La creciente
La creciente recupera el movimiento del río, fragmentos de una superficie que desaparece al instante.
Resulta en una acumulación de materia, de gestos y a su vez de tiempo, un tiempo que arrasa con todo.
Abordé este trabajo a partir de observar detenidamente la superficie del agua en movimiento. Resulta en una forma extensa acumula de gestos, líneas, trazos, carbón y tiempo. Para construir el trabajo recolecté carbón, restos de árboles quemados de la zona, algunos eran muy duros y no me servían para dibujar, otros funcionaban mejor, mi papá me ayudaba a distinguirlos.

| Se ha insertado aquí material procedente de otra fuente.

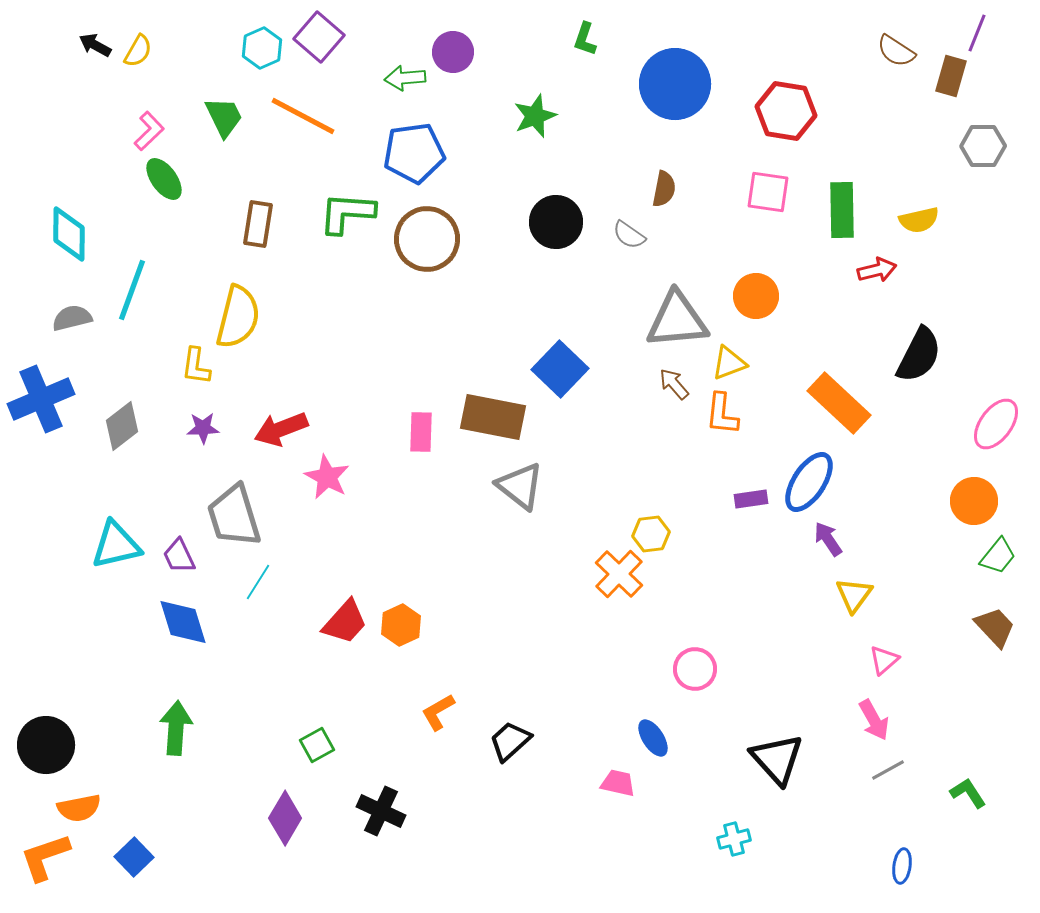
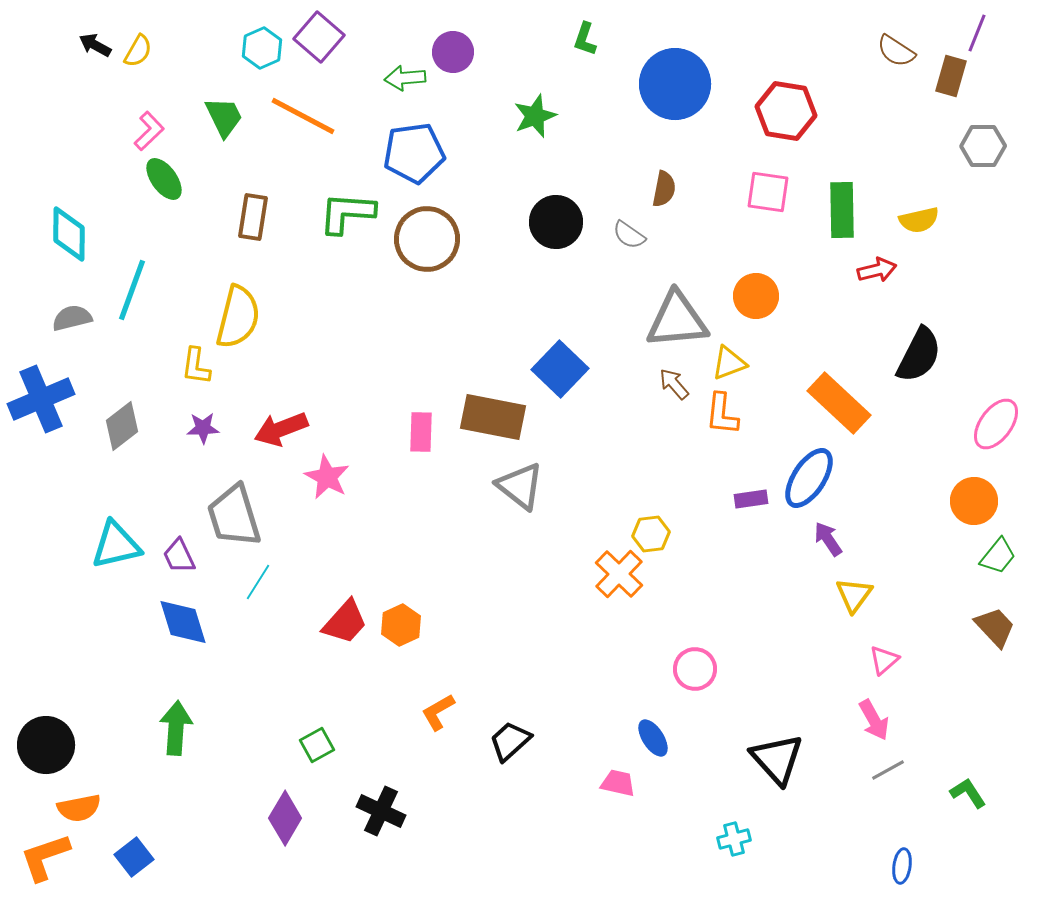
brown rectangle at (258, 224): moved 5 px left, 7 px up
blue ellipse at (809, 482): moved 4 px up
blue square at (134, 857): rotated 6 degrees clockwise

Pensar en la acumulación de material como acción y parte del proceso me permitió construir el trabajo desde su espacialidad, pero también desde su temporalidad. Me moví en un ida y vuelta entre el estar en el espacio real y el estar en el dibujo. Hacia diciembre del mismo año, el río se parecía a mi dibujo. Un río crecido con sus aguas negras por arrastrar las cenizas de los incendios.
Este trabajo me llevó a enfrentarme con la problemática del dibujo en vínculo con el espacio, a desprenderme del bastidor y trabajar sobre la tela y pensar en vincular la propuesta con las paredes o el espacio arquitectónico. Este primer acercamiento aún mantiene límites que lo separan del entorno que lo contiene.